> Task prompt:
A word-for-word copy of the entries is the goal; leave out the pictures.

> Study material:
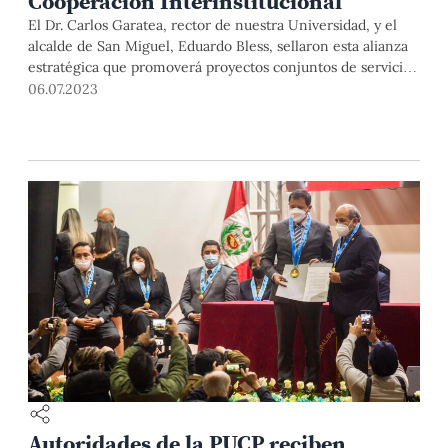
Cooperación Interinstitucional
El Dr. Carlos Garatea, rector de nuestra Universidad, y el
alcalde de San Miguel, Eduardo Bless, sellaron esta alianza
estratégica que promoverá proyectos conjuntos de servicio
a la comunidad en temas como desarrollo urbano, medio
06.07.2023
ambiente, innovación, emprendimiento, cultura, entre
otros. La firma del documento se realizó este martes 4 de
julio en el Rectorado.
Autoridades de la PUCP reciben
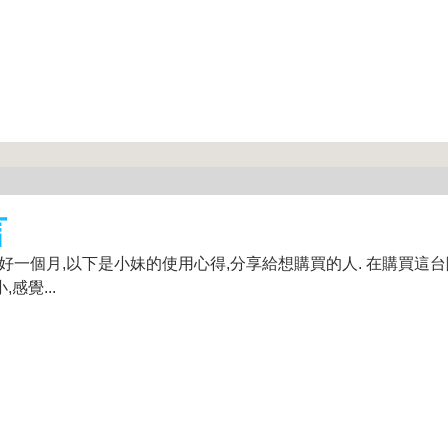
言
剛好一個月,以下是小妹的使用心得,分享給想購買的人. 在購買這
感覺...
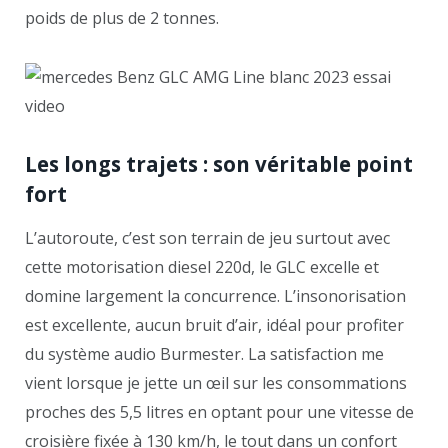
poids de plus de 2 tonnes.
Les longs trajets : son véritable point
fort
L’autoroute, c’est son terrain de jeu surtout avec
cette motorisation diesel 220d, le GLC excelle et
domine largement la concurrence. L’insonorisation
est excellente, aucun bruit d’air, idéal pour profiter
du système audio Burmester. La satisfaction me
vient lorsque je jette un œil sur les consommations
proches des 5,5 litres en optant pour une vitesse de
croisière fixée à 130 km/h, le tout dans un confort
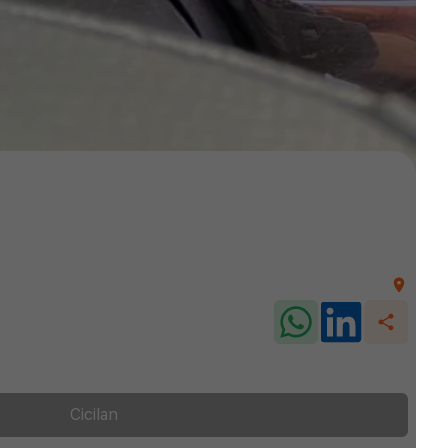
Cicilan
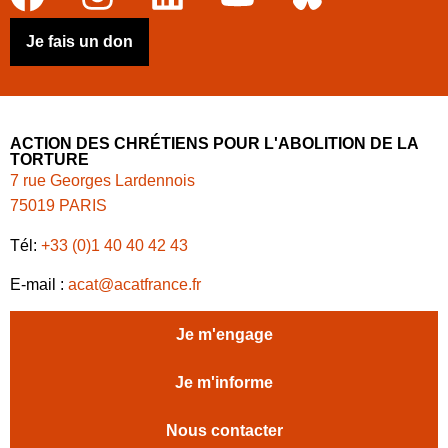
Je fais un don
ACTION DES CHRÉTIENS POUR L'ABOLITION DE LA
TORTURE
7 rue Georges Lardennois
75019 PARIS
Tél:
+33 (0)1 40 40 42 43
E-mail :
acat@acatfrance.fr
Je m'engage
Je m'informe
Nous contacter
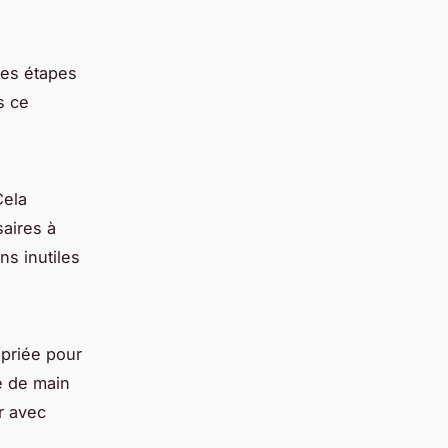
des étapes
s ce
Cela
saires à
ns inutiles
opriée pour
e de main
r avec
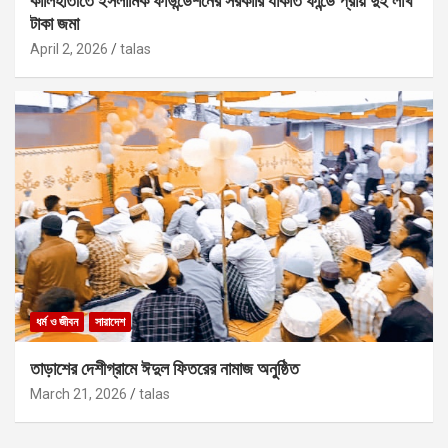
কালিহাতীতে ইসলামিক ফাউন্ডেশনের সরকারি যাকাত ফান্ডে প্রায় দুই লাখ
টাকা জমা
April 2, 2026
talas
ধর্ম ও জীবন
সারাদেশ
তাড়াশের দেশীগ্রামে ঈদুল ফিতরের নামাজ অনুষ্ঠিত
March 21, 2026
talas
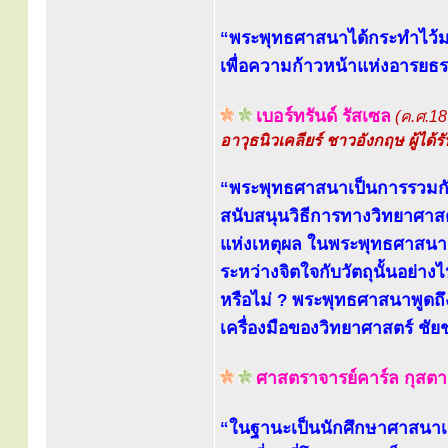
“พระพุทธศาสนาได้กระทำไว้มาก
เพื่อความก้าวหน้าแห่งอารยธ
เบอร์ทรันด์ รัสเซล
(ค.ศ.1
อาวุธนิวเคลียร์ ชาวอังกฤษ ผู้
“พระพุทธศาสนาเป็นการรวมกั
สนับสนุนวิธีการทางวิทยาศาสตร์
แห่งเหตุผล ในพระพุทธศาสนาเร
ระหว่างจิตใจกับวัตถุนั้นอย
หรือไม่ ? พระพุทธศาสนาพูดถึ
เครื่องมือของวิทยาศาสตร์ ช
ศาสตราจารย์คาร์ล กุสตา
“ในฐานะเป็นนักศึกษาศาสนาเปร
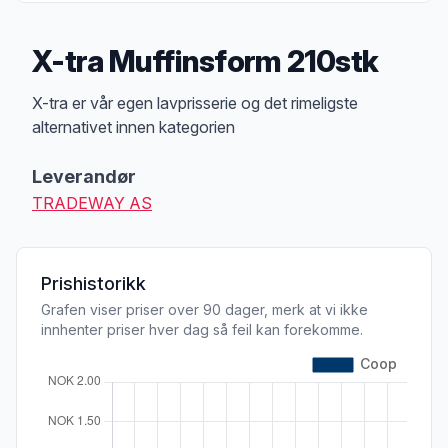
X-tra Muffinsform 210stk
Produktbeskrivelse
X-tra er vår egen lavprisserie og det rimeligste
alternativet innen kategorien
Leverandør
TRADEWAY AS
Prishistorikk
Grafen viser priser over 90 dager, merk at vi ikke
innhenter priser hver dag så feil kan forekomme.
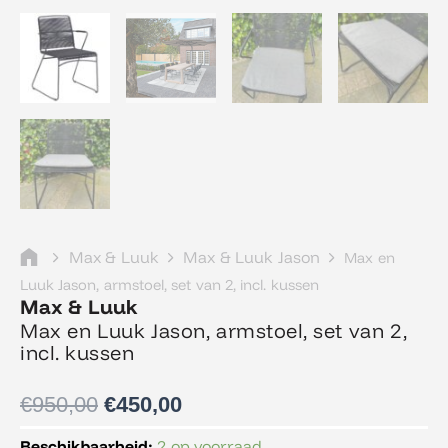
Max & Luuk
Max & Luuk Jason
Max en
Luuk Jason, armstoel, set van 2, incl. kussen
Max & Luuk
Max en Luuk Jason, armstoel, set van 2,
incl. kussen
Oorspronkelijke
Huidige
€
950,00
€
450,00
prijs
prijs
was:
is:
Max
Beschikbaarheid:
2 op voorraad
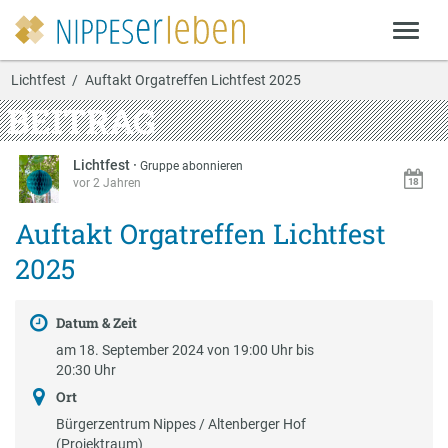
Lichtfest
Auftakt Orgatreffen Lichtfest 2025
BEITRAG
Lichtfest
·
Gruppe abonnieren
vor 2 Jahren
Auftakt Orgatreffen Lichtfest
2025
Datum & Zeit
am 18. September 2024 von 19:00 Uhr bis
20:30 Uhr
Ort
Bürgerzentrum Nippes / Altenberger Hof
(Projektraum)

> Answer:
Cooperación Interinstitucional
El Dr. Carlos Garatea, rector de nuestra Universidad, y el
alcalde de San Miguel, Eduardo Bless, sellaron esta alianza
estratégica que promoverá proyectos conjuntos de servicio
a la comunidad en temas como desarrollo urbano, medio
06.07.2023
ambiente, innovación, emprendimiento, cultura, entre
otros. La firma del documento se realizó este martes 4 de
julio en el Rectorado.
Autoridades de la PUCP reciben
言
剛好一個月,以下是小妹的使用心得,分享給想購買的人. 在購買這
感覺...
poids de plus de 2 tonnes.
Les longs trajets : son véritable point
fort
L’autoroute, c’est son terrain de jeu surtout avec
cette motorisation diesel 220d, le GLC excelle et
domine largement la concurrence. L’insonorisation
est excellente, aucun bruit d’air, idéal pour profiter
du système audio Burmester. La satisfaction me
vient lorsque je jette un œil sur les consommations
proches des 5,5 litres en optant pour une vitesse de
croisière fixée à 130 km/h, le tout dans un confort
Cicilan
Je fais un don
ACTION DES CHRÉTIENS POUR L'ABOLITION DE LA
TORTURE
7 rue Georges Lardennois
75019 PARIS
Tél:
+33 (0)1 40 40 42 43
E-mail :
acat@acatfrance.fr
Je m'engage
Je m'informe
Nous contacter
des étapes
s ce
Cela
saires à
ns inutiles
opriée pour
e de main
r avec
কালিহাতীতে ইসলামিক ফাউন্ডেশনের সরকারি যাকাত ফান্ডে প্রায় দুই লাখ
টাকা জমা
April 2, 2026
talas
ধর্ম ও জীবন
সারাদেশ
তাড়াশের দেশীগ্রামে ঈদুল ফিতরের নামাজ অনুষ্ঠিত
March 21, 2026
talas
“พระพุทธศาสนาได้กระทำไว้มาก
เพื่อความก้าวหน้าแห่งอารยธ
เบอร์ทรันด์ รัสเซล
(ค.ศ.1
อาวุธนิวเคลียร์ ชาวอังกฤษ ผู้
“พระพุทธศาสนาเป็นการรวมกั
สนับสนุนวิธีการทางวิทยาศาสตร์
แห่งเหตุผล ในพระพุทธศาสนาเร
ระหว่างจิตใจกับวัตถุนั้นอย
หรือไม่ ? พระพุทธศาสนาพูดถึ
เครื่องมือของวิทยาศาสตร์ ช
ศาสตราจารย์คาร์ล กุสตา
“ในฐานะเป็นนักศึกษาศาสนาเปร
X-tra Muffinsform 210stk
Produktbeskrivelse
X-tra er vår egen lavprisserie og det rimeligste
alternativet innen kategorien
Leverandør
TRADEWAY AS
Prishistorikk
Grafen viser priser over 90 dager, merk at vi ikke
innhenter priser hver dag så feil kan forekomme.
Max & Luuk
Max & Luuk Jason
Max en
Luuk Jason, armstoel, set van 2, incl. kussen
Max & Luuk
Max en Luuk Jason, armstoel, set van 2,
incl. kussen
Oorspronkelijke
Huidige
€
950,00
€
450,00
prijs
prijs
was:
is:
Max
Beschikbaarheid:
2 op voorraad
Lichtfest
Auftakt Orgatreffen Lichtfest 2025
BEITRAG
Lichtfest
·
Gruppe abonnieren
vor 2 Jahren
Auftakt Orgatreffen Lichtfest
2025
Datum & Zeit
am 18. September 2024 von 19:00 Uhr bis
20:30 Uhr
Ort
Bürgerzentrum Nippes / Altenberger Hof
(Projektraum)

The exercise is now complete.